Complicating matters for Fulmer is the so-called “old guard” of women’s athletics at Tennessee — the not-insignificant but seldom spoken of segment of the fan base that supports women’s athletics, primarily basketball, through donation and effort. The old guard is eternally leery of interference from the men’s side of the UTAD, still unhappy with the Nike-influenced meddling with the Lady Vol brand; still angry that women’s sports were placed under the same administrative umbrella as men’s sports.
Fulmer is going to have to navigate a virtual mine field as he determines how and when to replace Warlick.
But it has to be done. What key boosters think is right for an athletics program isn’t always what is best. Remember, there were key boosters who supported the hire of since-fired Ohio State defensive coordinator Greg Schiano to succeed Butch Jones at Tennessee.
The unescapable truth is that Warlick is slowly dismantling the Lady Vols basketball program. She inherited what was arguably the most recognizable brand in all of women’s sports. She had the misfortune of taking the reins at a time when the game’s parity was expanding by leaps and bounds.
First, she failed to maintain UT’s lofty perch in the women’s basketball world. Then, she lost control.
Warlick’s career started well enough. She won regular season SEC championships two of her first three seasons. The other season, her team tied for second in the regular season and won the conference tournament. Twice in those three years, she advanced to the Elite Eight of the NCAA Tournament.
There were red flags even back then; clearly, the fire that Summitt had brought to the program was gone. But as long as Warlick was winning, it was hard to argue with her success.
It all came crashing down in 2016, when Tennessee lost 14 regular season games and finished seventh in the SEC, with a paltry conference record of 8-8. But Warlick’s team advanced to the Elite Eight again, and she had put together an excellent recruiting class. Give her time, her defenders said; it will get better.
It did get somewhat better, as the Lady Vols simply out-talented their opposition in 2017 and 2018. But they finished fifth and fourth in the SEC those two years, and were bounced from the NCAA Tournament on opening weekend both years.

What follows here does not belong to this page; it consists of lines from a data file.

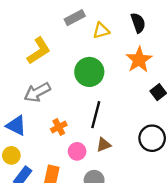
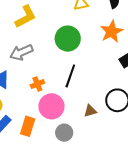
brown triangle: (104, 145) -> (90, 111), moved
pink circle: (77, 151) -> (51, 106), size x1.6

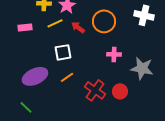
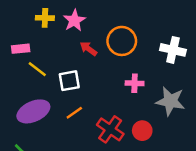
white cross: (144, 15) -> (173, 50), moved
yellow line: (55, 23) -> (37, 69), moved, turned 63

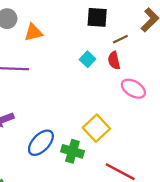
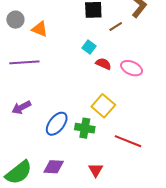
orange triangle: (33, 33) -> (40, 29), turned 42
red semicircle: (114, 60) -> (103, 64), moved, turned 133

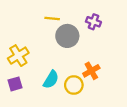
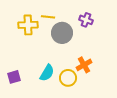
yellow cross: (18, 56) -> (28, 25), moved, turned 30

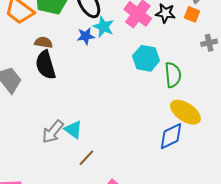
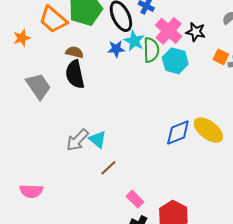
orange square: (192, 14) -> (221, 57), moved
cyan hexagon: (146, 58) -> (175, 61), moved
green semicircle: (173, 75) -> (151, 50), moved
blue diamond: (171, 136) -> (178, 133), moved

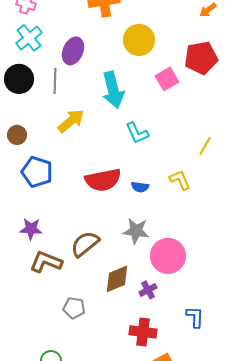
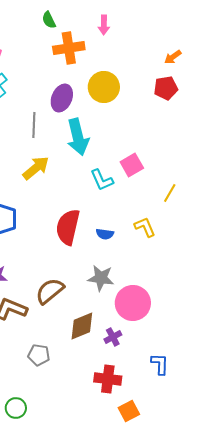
purple ellipse: (73, 51) -> (62, 98), moved
red pentagon: (201, 58) -> (166, 88), moved, size x0.7
pink square: (167, 79) -> (132, 165), moved
gray line: (55, 81) -> (34, 125), moved
red semicircle: (103, 180) -> (68, 227), turned 114

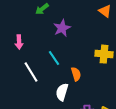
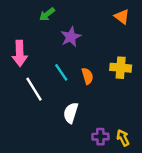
pink arrow: (19, 42) -> (20, 53), size x1.5
orange semicircle: (76, 74) -> (87, 76), moved

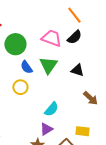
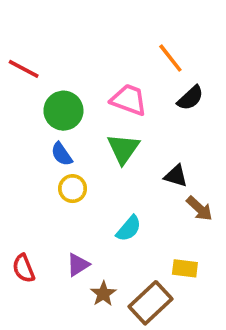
black semicircle: (74, 37) -> (190, 98), moved
blue semicircle: (26, 67) -> (62, 154), moved
black triangle: (77, 70) -> (176, 176), moved
purple triangle: (46, 129) -> (78, 265), moved

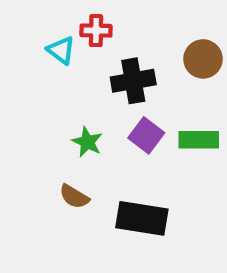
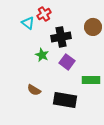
red cross: (96, 31) -> (44, 14), turned -32
green rectangle: (199, 140) -> (91, 80), moved
green star: (87, 142) -> (42, 55), moved

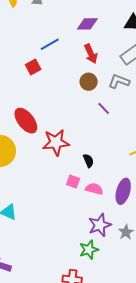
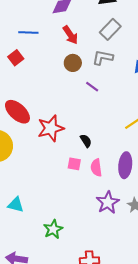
blue line: (50, 44) -> (28, 33), turned 42
pink semicircle: (94, 189) -> (96, 168), turned -102
green star: (89, 250) -> (53, 229), moved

Along the way, many of the impressive streaks that Summitt had built came to an end. This year has continued that trend, as the Lady Vols have started 1-4 in SEC play. First, they lost back-to-back games at home for the first time in 22 years. Then they lost three straight games for the first time in 33 years — and three straight conference games for the first time ever. Now they’ve lost four in a row for the first time since 1970.

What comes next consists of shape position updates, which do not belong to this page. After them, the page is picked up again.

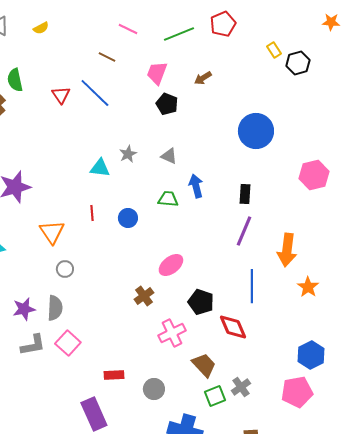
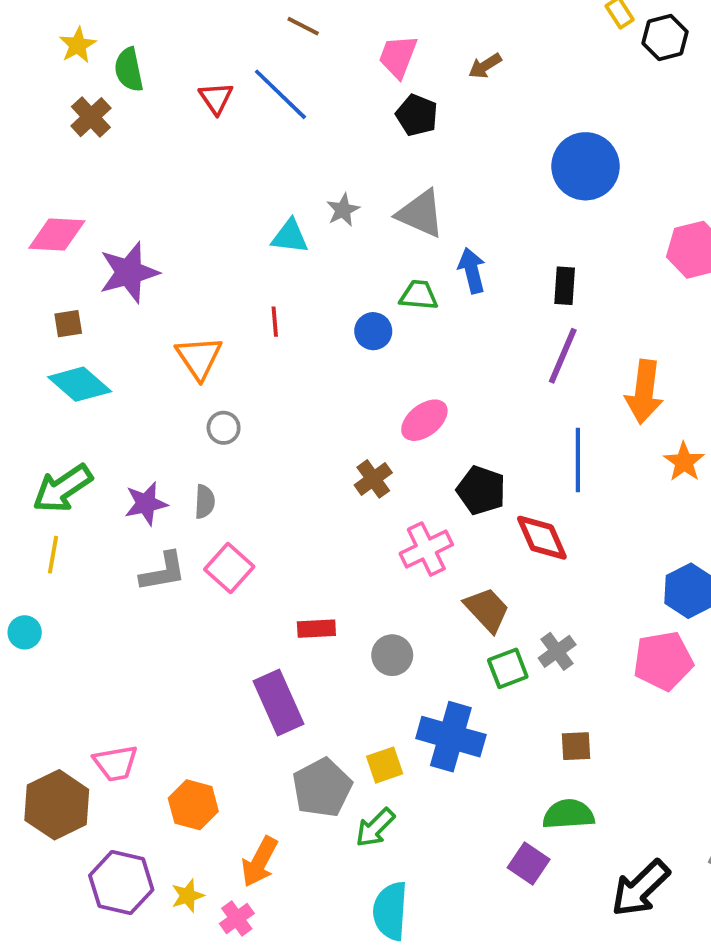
gray triangle: (169, 156) -> (421, 214), size x1.6
blue circle: (128, 218) -> (373, 331), moved
gray semicircle: (55, 308) -> (205, 502), size x0.7

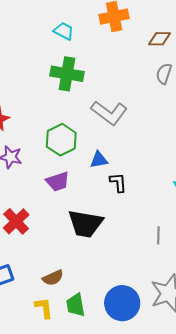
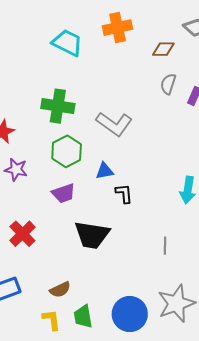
cyan trapezoid: (64, 31) -> (67, 43), size x1.5
green cross: (67, 74) -> (58, 106), moved

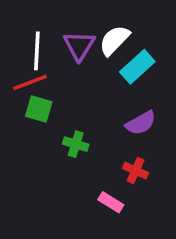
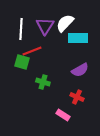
cyan rectangle: (137, 67) -> (78, 38), turned 42
red line: (30, 83) -> (32, 51), moved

In Tuscaloosa on Thursday, the Lady Vols faced an Alabama team that was 9-8 and had lost three straight SEC games. And the Tide won by 21 points. It was domination. And in the clearest sign yet that Warlick has lost her team, the Lady Vols simply quit in the second half. They were out-scored 26-10 in the fourth quarter, as the game turned into a blowout.
“We just need to come together,” freshman Rae Burrell said, “yeah just come together and figure out what needs to be done to move on from this point.”
Comments like that have been common from players this season, another indicator that this is a team wandering about without leadership — or, at least, without real respect for that leadership.
Warlick’s career record of 165-59 (.737), with three Elite Eight appearances in seven years, would be considered rock solid at most schools.
But Tennessee isn’t most schools. Warlick is 30-23 in the SEC in the past four years. She has won just one SEC Tournament in seven years; hasn’t been to the Final Four…with Tennessee — the program that once dominated women’s basketball.
“It was hard to watch,” Warlick said after Tennessee’s loss to Alabama.
Yes, it was hard to watch. It’s been hard to watch for some time now. The solution, though, appears clear.
Fulmer helped complicate the mess that is UT women’s basketball when he offered Warlick a contract extension after the 2018 season. Now he’s under the gun. For the first time, he has to fire a coach. And the clock is ticking.